Тот обернулся и, увидев наведённый на него пистолет, зажмурил глаза и растерянно открыл рот. Его спутница пронзительно взвизгнула. Генеральская внучка стреляла очень хорошо и с пяти метров промахнуться не могла, но, глядя в испуганное лицо мужа, она поняла, что не сможет убить человека, с которым прожила несколько счастливых лет. Женщина повернула пистолет чуть в сторону и трижды нажала на курок. А потом ткнула ствол себе под левую грудь и выстрелила ещё раз. Последнее что она запомнила – это подхваченная порывом ветра широкополая соломенная шляпа, стремительно улетающая в ярко-синее июньское небо.

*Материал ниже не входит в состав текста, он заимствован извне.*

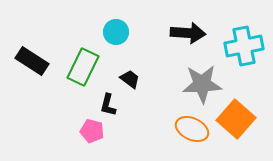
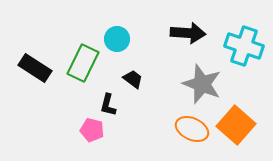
cyan circle: moved 1 px right, 7 px down
cyan cross: rotated 30 degrees clockwise
black rectangle: moved 3 px right, 7 px down
green rectangle: moved 4 px up
black trapezoid: moved 3 px right
gray star: rotated 24 degrees clockwise
orange square: moved 6 px down
pink pentagon: moved 1 px up
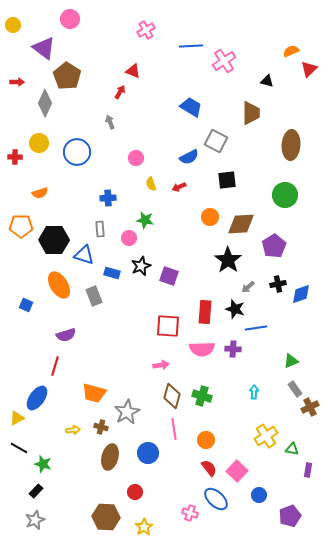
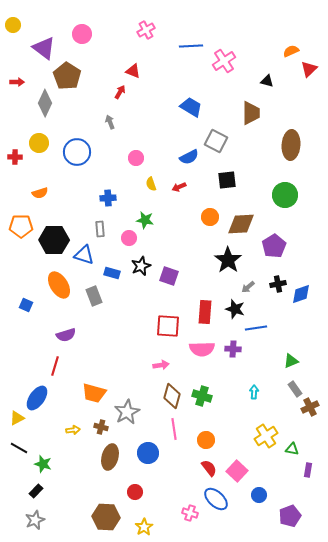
pink circle at (70, 19): moved 12 px right, 15 px down
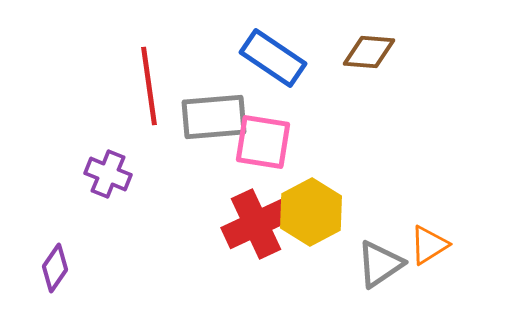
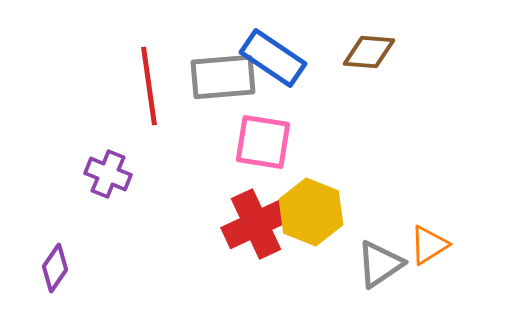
gray rectangle: moved 9 px right, 40 px up
yellow hexagon: rotated 10 degrees counterclockwise
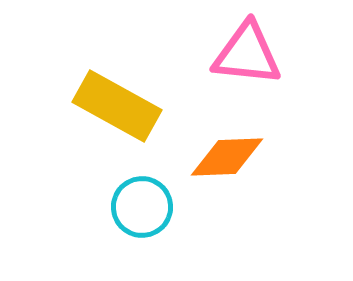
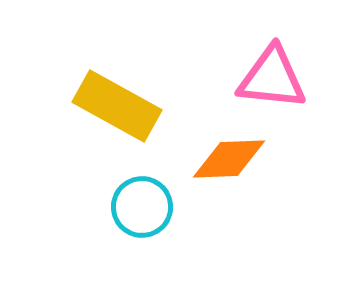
pink triangle: moved 25 px right, 24 px down
orange diamond: moved 2 px right, 2 px down
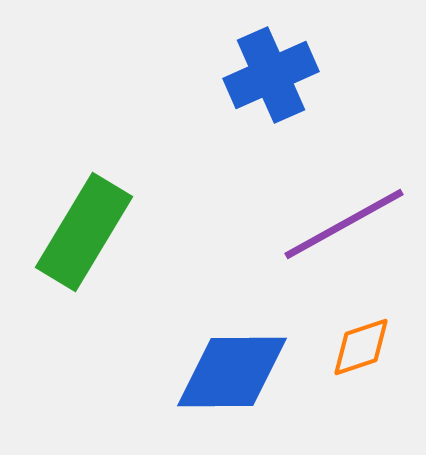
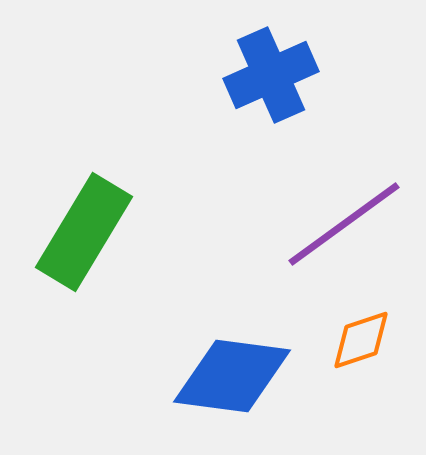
purple line: rotated 7 degrees counterclockwise
orange diamond: moved 7 px up
blue diamond: moved 4 px down; rotated 8 degrees clockwise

Этот сон-воспоминание преследовал Марину Лаптеву уже двадцать с лишним лет, и она всегда видела себя как бы со стороны, уже оказавшись где-то в заоблачной небесной выси. В такие дни на Марину накатывало рвущее душу раскаяние в бессмысленном поступке, сломавшем её жизнь и лишившем всех близких и любимых людей. Ей хотелось уснуть и больше никогда не просыпаться. Но смерть почему-то не шла, а на последний «золотой» укол не хватало решимости.
Вот и сегодня к привычной утренней ломке добавилось застарелое моральное похмелье. Сев на кровати Марина откинула со лба слипшиеся волосы и несколько раз ударила кулаком в тонкую фанерную стену.
– Танюха!
– Что? – отозвался из-за перегородки заспанно-хриплый голос.
– Ты одна?
– Одна.
– У нас что-нибудь есть?
– Откуда?
– Тогда надо сходить…
– А шевелюшки?
– На сегодня ещё хватит. Мне вчера Гена спонсорскую помощь подвёз…
– Сейчас. Только печку растоплю, пока мы тут от холода не околели…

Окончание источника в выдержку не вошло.